Ad animare i personaggi del film non c’è più, come in Biancaneve e i sette nani e Cenerentola, la squadra dei Nine Old Men al completo, anche se otto dei nove membri lavorano alla pellicola: Marc Davis ha l’esclusiva sulla realizzazione della protagonista Aurora, della strega Malefica e del suo corvo, mentre collabora con Milt Kahl e John Lounsbery per l’animazione del principe Filippo, del re Stefano e della regina Leah; Frank Thomas e Ollie Johnston sono invece le matite dietro le tre fatine Fauna, Flora e Serenella (Merryweather in inglese). Gli altri tre storici del gruppo, Wolfgang Reitherman, Les Clark ed Eric Larson, si occupano della regia. Proprio come nelle pellicole precedenti, il grande talento e l’esperienza ormai decennale dei Nine Old Men diventano fondamentali nel taglio che verrà poi dato al film. Sono loro a suggerire a Walt Disney di optare per un mash-up tra la versione dei fratelli Grimm e quella di Charles Perrault della fiaba de La bella addormentata nel bosco; sono ancora loro a proporre le fatine come versioni femminili di Qui, Quo e Qua, quindi distinte nei colori e nelle personalità, invece di assomigliarsi tutte come era nei progetti iniziali; sempre loro a definire lo stile elegante ma diabolico di Malefica, che nei primi progetti doveva assomigliare di più a una megera, come le matrigne di Cenerentola e Biancaneve.

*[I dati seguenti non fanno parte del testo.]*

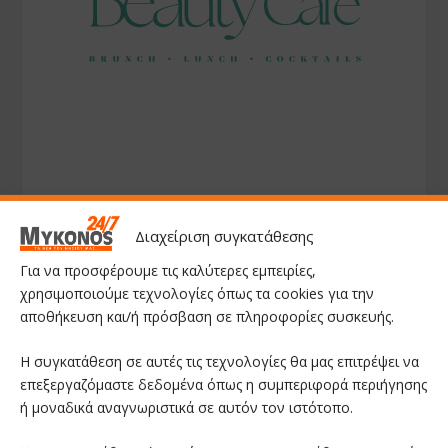
Διαχείριση συγκατάθεσης
Για να προσφέρουμε τις καλύτερες εμπειρίες,
χρησιμοποιούμε τεχνολογίες όπως τα cookies για την
αποθήκευση και/ή πρόσβαση σε πληροφορίες συσκευής.
Η συγκατάθεση σε αυτές τις τεχνολογίες θα μας επιτρέψει να
επεξεργαζόμαστε δεδομένα όπως η συμπεριφορά περιήγησης
ή μοναδικά αναγνωριστικά σε αυτόν τον ιστότοπο.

Quello che ne viene fuori è il soggetto per il film che riuscì a sovrastare tutte le versioni precedenti de La bella addormentata nel bosco, imponendosi nell’immaginario di generazioni di bambini. Nella versione disneyana (come al solito più lineare e meno dark di quelle dei libri di fiabe) re Stefano e la regina Leah, dopo anni di attese e preghiere, danno alla luce la loro primogenita, Aurora, che fin dalla nascita viene promessa in sposa al principe Filippo, giovanissimo erede di un regno vicino. Nel giorno dei festeggiamenti per la nascita della bambina, però, la malvagia strega Malefica maledice la piccola, condannandola a morire all’età di sedici anni, dopo essersi ferita con il fuso di un arcolaio. La fatina Serenella fa del suo meglio per indebolire la maledizione e la condanna a un sonno eterno, anziché alla morte, dal quale solo il bacio del vero amore potrà risvegliarla. Per proteggere la bambina dall’oscuro destino che l’attende, i genitori l’affidano alle cure delle tre fatine Fauna, Flora e Serenella che la cresceranno con il nome di Rosaspina in una casetta nei boschi, tenendola lontana dal palazzo e dalla sua vera identità. Al destino però non si può sfuggire.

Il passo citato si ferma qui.